# Haiku Generator 
This neural net uses transformer to generate Haikus character by character. Does a good job at generating Haiku like words and learning the structure (not all of them looks like English though :D). 

Only trained this for a few minutes on my Macbook Air (m2).

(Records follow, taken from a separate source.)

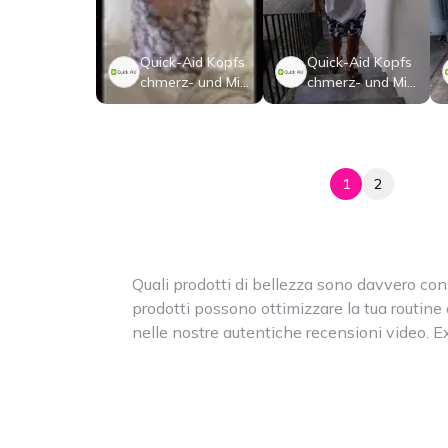
Quick-Aid Kopfs
Quick-Aid Kopfs
chmerz- und Mig
chmerz- und Mig
ränemaske
ränemaske
1
2
Quali prodotti di bellezza sono davvero cons
prodotti possono ottimizzare la tua routine d
nelle nostre autentiche recensioni video. Ex
recensioni oneste e preziosi approfondiment
prodotti per la cura della pelle e della perso
idratanti alle creme antietà fino alle spazzo
nostri tester ti mostreranno come prodotti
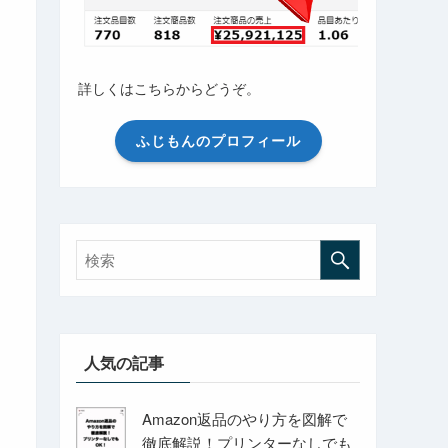
詳しくはこちらからどうぞ。
ふじもんのプロフィール
人気の記事
Amazon返品のやり方を図解で
徹底解説！プリンターなしでも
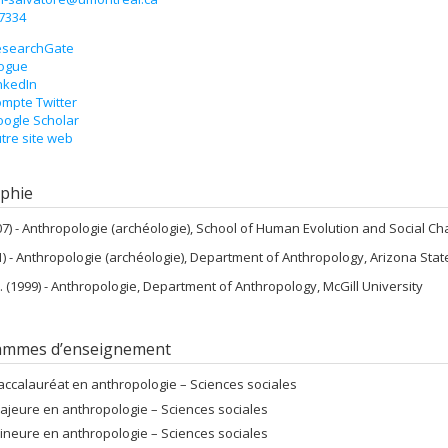
-7334
esearchGate
ogue
nkedIn
mpte Twitter
ogle Scholar
tre site web
phie
7) - Anthropologie (archéologie), School of Human Evolution and Social Cha
) - Anthropologie (archéologie), Department of Anthropology, Arizona State
 (1999) - Anthropologie, Department of Anthropology, McGill University
ammes d’enseignement
accalauréat en anthropologie – Sciences sociales
ajeure en anthropologie – Sciences sociales
ineure en anthropologie – Sciences sociales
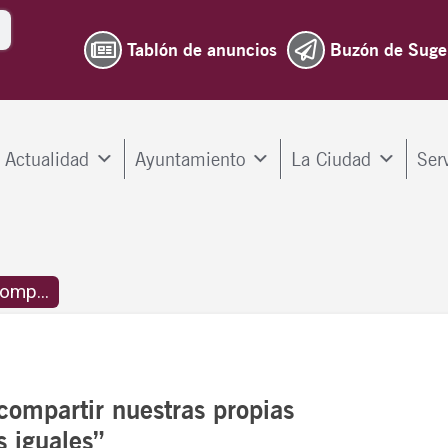
Tablón de anuncios
Buzón de Suge
Actualidad
Ayuntamiento
La Ciudad
Ser
omp...
compartir nuestras propias
s iguales”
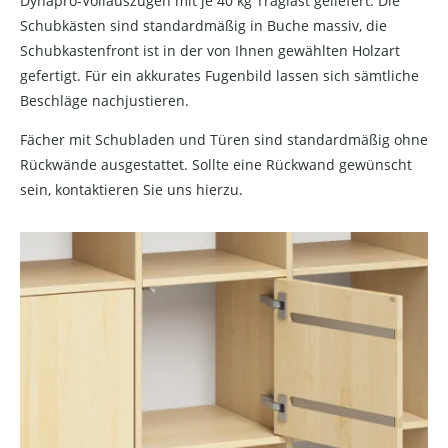
Dynapro-Vollauszügen mit je 40 kg Traglast geliefert. Die
Schubkästen sind standardmäßig in Buche massiv, die
Schubkastenfront ist in der von Ihnen gewählten Holzart
gefertigt. Für ein akkurates Fugenbild lassen sich sämtliche
Beschläge nachjustieren.
Fächer mit Schubladen und Türen sind standardmäßig ohne
Rückwände ausgestattet. Sollte eine Rückwand gewünscht
sein, kontaktieren Sie uns hierzu.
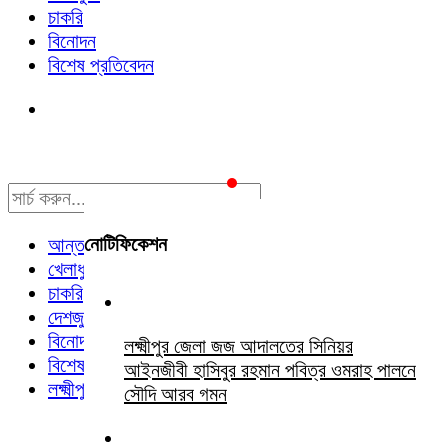
চাকরি
বিনোদন
বিশেষ প্রতিবেদন
নোটিফিকেশন
আন্তর্জাতিক
খেলাধুলা
চাকরি
দেশজুড়ে
বিনোদন
লক্ষ্মীপুর জেলা জজ আদালতের সিনিয়র
বিশেষ প্রতিবেদন
আইনজীবী হাসিবুর রহমান পবিত্র ওমরাহ পালনে
লক্ষ্মীপুর সংবাদ
সৌদি আরব গমন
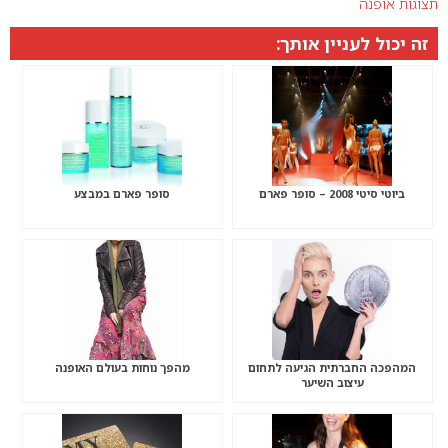
תצוגות אופנה
זה יכול לעניין אותך:
ביוטי סיטי 2008 – סופר פארם
סופר פארם במבצע
המהפכה החברתית הגיעה לתחום
מהפך נוחות בעולם האופנה
עיצוב השיער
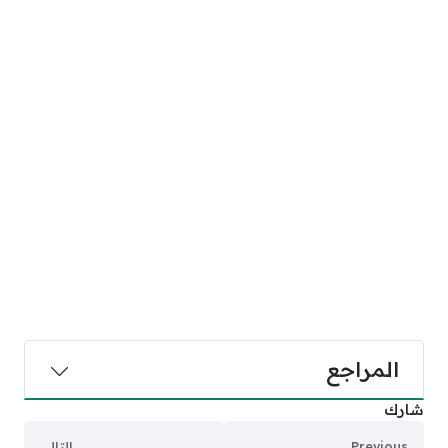
المراجع
شارك
Previous
التالي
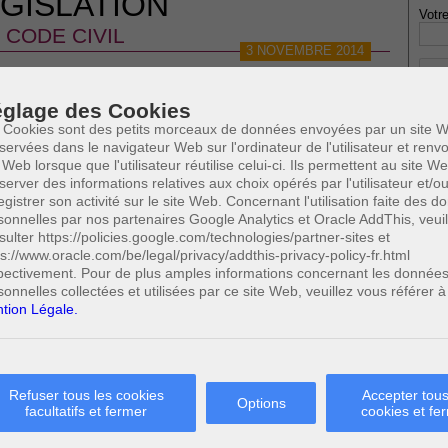
GISLATION
Votre
CODE CIVIL
3 NOVEMBRE 2014
VIL - LES SERVITUDES
glage des Cookies
 Cookies sont des petits morceaux de données envoyées par un site W
servées dans le navigateur Web sur l'ordinateur de l'utilisateur et ren
 Web lorsque que l'utilisateur réutilise celui-ci. Ils permettent au site W
* Ne
server des informations relatives aux choix opérés par l'utilisateur et/o
publi
egistrer son activité sur le site Web. Concernant l'utilisation faite des 
sonnelles par nos partenaires Google Analytics et Oracle AddThis, veuil
sulter https://policies.google.com/technologies/partner-sites et
ps://www.oracle.com/be/legal/privacy/addthis-privacy-policy-fr.html
Profe
pectivement. Pour de plus amples informations concernant les donnée
A
sonnelles collectées et utilisées par ce site Web, veuillez vous référer à
N
tion Légale.
A
A
C
H
Refuser tous les cookies
Accepter tous
M
Options
facultatifs et fermer
cookies et fe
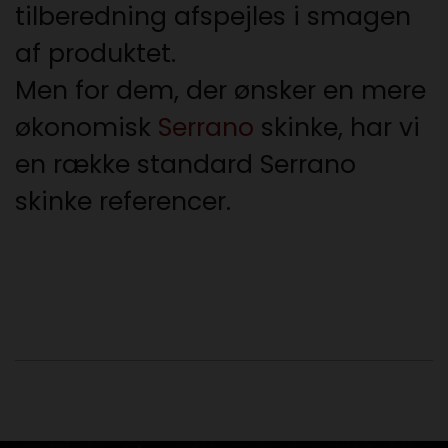
tilberedning afspejles i smagen
af produktet.
Men for dem, der ønsker en mere
økonomisk
Serrano
skinke, har vi
en række standard Serrano
skinke referencer.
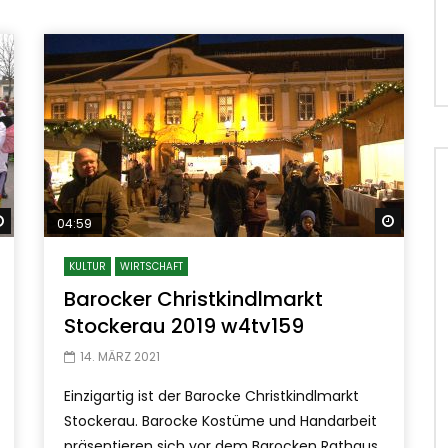
Später ansehen
Später
04:59
KULTUR
WIRTSCHAFT
Barocker Christkindlmarkt
Stockerau 2019 w4tv159
14. MÄRZ 2021
Einzigartig ist der Barocke Christkindlmarkt
Stockerau. Barocke Kostüme und Handarbeit
präsentieren sich vor dem Barocken Rathaus.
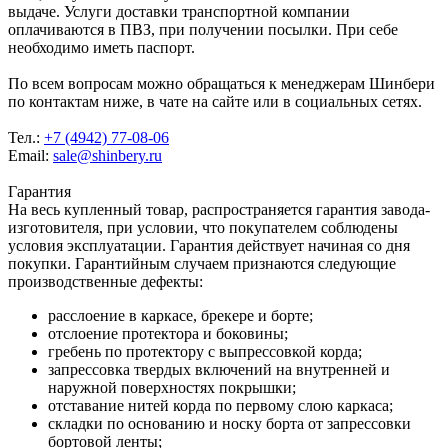
выдаче. Услуги доставки транспортной компании
оплачиваются в ПВЗ, при получении посылки. При себе
необходимо иметь паспорт.
По всем вопросам можно обращаться к менеджерам Шинбери
по контактам ниже, в чате на сайте или в социальных сетях.
Тел.:
+7 (4942) 77-08-06
Email:
sale@shinbery.ru
Гарантия
На весь купленный товар, распространяется гарантия завода-
изготовителя, при условии, что покупателем соблюдены
условия эксплуатации. Гарантия действует начиная со дня
покупки. Гарантийным случаем признаются следующие
производственные дефекты:
расслоение в каркасе, брекере и борте;
отслоение протектора и боковины;
гребень по протектору с выпрессовкой корда;
запрессовка твердых включений на внутренней и
наружной поверхностях покрышки;
отставание нитей корда по первому слою каркаса;
складки по основанию и носку борта от запрессовки
бортовой ленты;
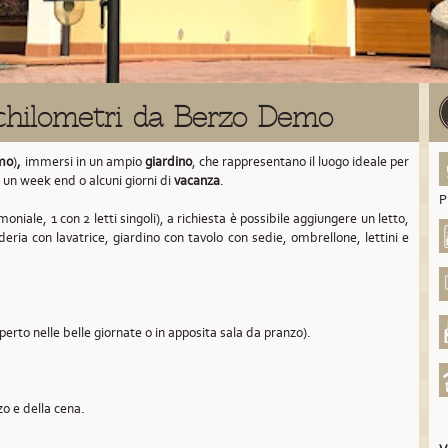
 chilometri da Berzo Demo
mo
)
,
immersi in un ampio
giardino
, che rappresentano il luogo ideale per
, un week end o alcuni giorni di
vacanza
.
P
oniale, 1 con 2 letti singoli), a richiesta è possibile aggiungere un letto,
deria con lavatrice, giardino con tavolo con sedie, ombrellone, lettini e
aperto nelle belle giornate o in apposita sala da pranzo).
zo e della cena.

This is for my own learning purposes, credit goes to https://www.youtube.com/watch?v=kCc8FmEb1nY (Andrej Karpathy)


In [1]:
import csv

In [2]:
with open('data/haikus.csv') as data:
    csv_data = [row for row in csv.DictReader(data)]

len(csv_data), csv_data[:2]

(143137,
 [{'0': 'Memorial Day --',
   '1': 'a shadow for each',
   '2': 'white cross',
   'source': 'tempslibres',
   '0_syllables': '5',
   '1_syllables': '5',
   '2_syllables': '2'},
  {'0': 'spring rain -',
   '1': 'as the doctor speaks',
   '2': 'i think of lilacs',
   'source': 'tempslibres',
   '0_syllables': '2,3',
   '1_syllables': '5',
   '2_syllables': '5'}])

In [3]:
def row_to_lines(row):
    return "\nHaiku:\n" + "\n".join([line.rstrip('-') for line in [row[str(col)] for col in range(3)]])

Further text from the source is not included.